(WORK TASK): In the entries below, how many lines hold the word "will"? Answer with the number only.

(SUPPLIED DATA):
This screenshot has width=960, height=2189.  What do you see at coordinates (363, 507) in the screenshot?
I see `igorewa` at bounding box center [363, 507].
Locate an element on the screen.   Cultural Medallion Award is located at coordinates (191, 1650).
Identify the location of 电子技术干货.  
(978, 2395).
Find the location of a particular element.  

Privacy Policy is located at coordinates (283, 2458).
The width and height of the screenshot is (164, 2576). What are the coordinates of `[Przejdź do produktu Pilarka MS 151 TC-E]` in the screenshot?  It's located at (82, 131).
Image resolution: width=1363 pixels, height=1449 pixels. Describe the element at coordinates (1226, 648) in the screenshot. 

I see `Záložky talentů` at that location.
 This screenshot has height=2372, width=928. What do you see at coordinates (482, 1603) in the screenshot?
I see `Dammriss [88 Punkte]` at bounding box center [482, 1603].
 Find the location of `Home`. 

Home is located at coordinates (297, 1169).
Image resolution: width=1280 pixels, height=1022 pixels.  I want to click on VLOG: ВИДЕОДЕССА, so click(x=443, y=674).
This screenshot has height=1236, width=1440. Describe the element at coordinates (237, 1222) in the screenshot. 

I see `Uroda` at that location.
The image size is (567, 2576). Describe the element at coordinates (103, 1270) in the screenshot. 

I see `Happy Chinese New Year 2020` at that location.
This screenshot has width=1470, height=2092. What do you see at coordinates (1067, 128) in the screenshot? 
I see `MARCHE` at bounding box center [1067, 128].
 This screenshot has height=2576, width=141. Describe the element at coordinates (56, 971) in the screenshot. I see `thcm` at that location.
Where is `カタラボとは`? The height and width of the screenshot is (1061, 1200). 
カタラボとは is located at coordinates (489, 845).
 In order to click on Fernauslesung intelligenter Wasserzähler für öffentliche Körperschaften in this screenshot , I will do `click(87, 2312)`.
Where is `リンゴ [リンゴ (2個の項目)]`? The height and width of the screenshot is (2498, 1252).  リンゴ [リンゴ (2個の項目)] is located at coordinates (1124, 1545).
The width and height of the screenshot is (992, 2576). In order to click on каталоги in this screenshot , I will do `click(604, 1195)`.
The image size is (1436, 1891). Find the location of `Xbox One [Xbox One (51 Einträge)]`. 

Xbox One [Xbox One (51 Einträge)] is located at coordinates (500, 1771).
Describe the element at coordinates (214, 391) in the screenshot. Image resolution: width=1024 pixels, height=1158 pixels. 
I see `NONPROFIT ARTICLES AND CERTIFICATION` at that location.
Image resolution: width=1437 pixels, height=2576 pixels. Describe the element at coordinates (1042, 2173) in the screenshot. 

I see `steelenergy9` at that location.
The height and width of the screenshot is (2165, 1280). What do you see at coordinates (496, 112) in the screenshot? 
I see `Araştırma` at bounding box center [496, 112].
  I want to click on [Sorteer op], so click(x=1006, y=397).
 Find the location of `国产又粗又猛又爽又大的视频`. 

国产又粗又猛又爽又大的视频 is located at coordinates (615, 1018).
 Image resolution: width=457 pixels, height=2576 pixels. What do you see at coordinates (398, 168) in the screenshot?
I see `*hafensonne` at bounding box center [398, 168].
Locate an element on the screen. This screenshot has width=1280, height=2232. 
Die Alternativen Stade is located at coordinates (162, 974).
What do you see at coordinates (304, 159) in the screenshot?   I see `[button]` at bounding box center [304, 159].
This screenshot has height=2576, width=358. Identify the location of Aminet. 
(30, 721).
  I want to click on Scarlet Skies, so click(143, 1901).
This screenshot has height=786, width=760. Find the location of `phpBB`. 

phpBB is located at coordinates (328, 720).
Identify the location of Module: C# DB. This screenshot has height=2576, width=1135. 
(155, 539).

(SOLUTION TO THE EXERCISE): 2